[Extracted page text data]
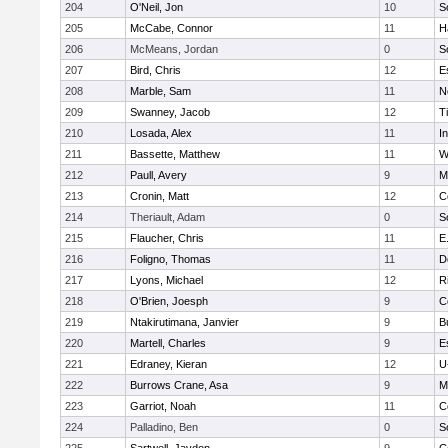
204
O'Neil, Jon
10
S
205
McCabe, Connor
11
H
206
McMeans, Jordan
0
S
207
Bird, Chris
12
E
208
Marble, Sam
11
N
209
Swanney, Jacob
12
T
210
Losada, Alex
11
I
211
Bassette, Matthew
11
W
212
Paull, Avery
9
M
213
Cronin, Matt
12
C
214
Theriault, Adam
0
S
215
Flaucher, Chris
11
E
216
Foligno, Thomas
11
D
217
Lyons, Michael
12
R
218
O'Brien, Joesph
9
C
219
Ntakirutimana, Janvier
9
B
220
Martell, Charles
9
E
221
Edraney, Kieran
12
U
222
Burrows Crane, Asa
9
M
223
Garriot, Noah
11
C
224
Palladino, Ben
0
S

* _EXERCISE_: The expected output is the run of lines from the one holding "Swanney, Jacob" to the last line of the entries above, each reproduced character for character.

* _RESPONSE BOX_:
Swanney, Jacob
12
T
210
Losada, Alex
11
I
211
Bassette, Matthew
11
W
212
Paull, Avery
9
M
213
Cronin, Matt
12
C
214
Theriault, Adam
0
S
215
Flaucher, Chris
11
E
216
Foligno, Thomas
11
D
217
Lyons, Michael
12
R
218
O'Brien, Joesph
9
C
219
Ntakirutimana, Janvier
9
B
220
Martell, Charles
9
E
221
Edraney, Kieran
12
U
222
Burrows Crane, Asa
9
M
223
Garriot, Noah
11
C
224
Palladino, Ben
0
S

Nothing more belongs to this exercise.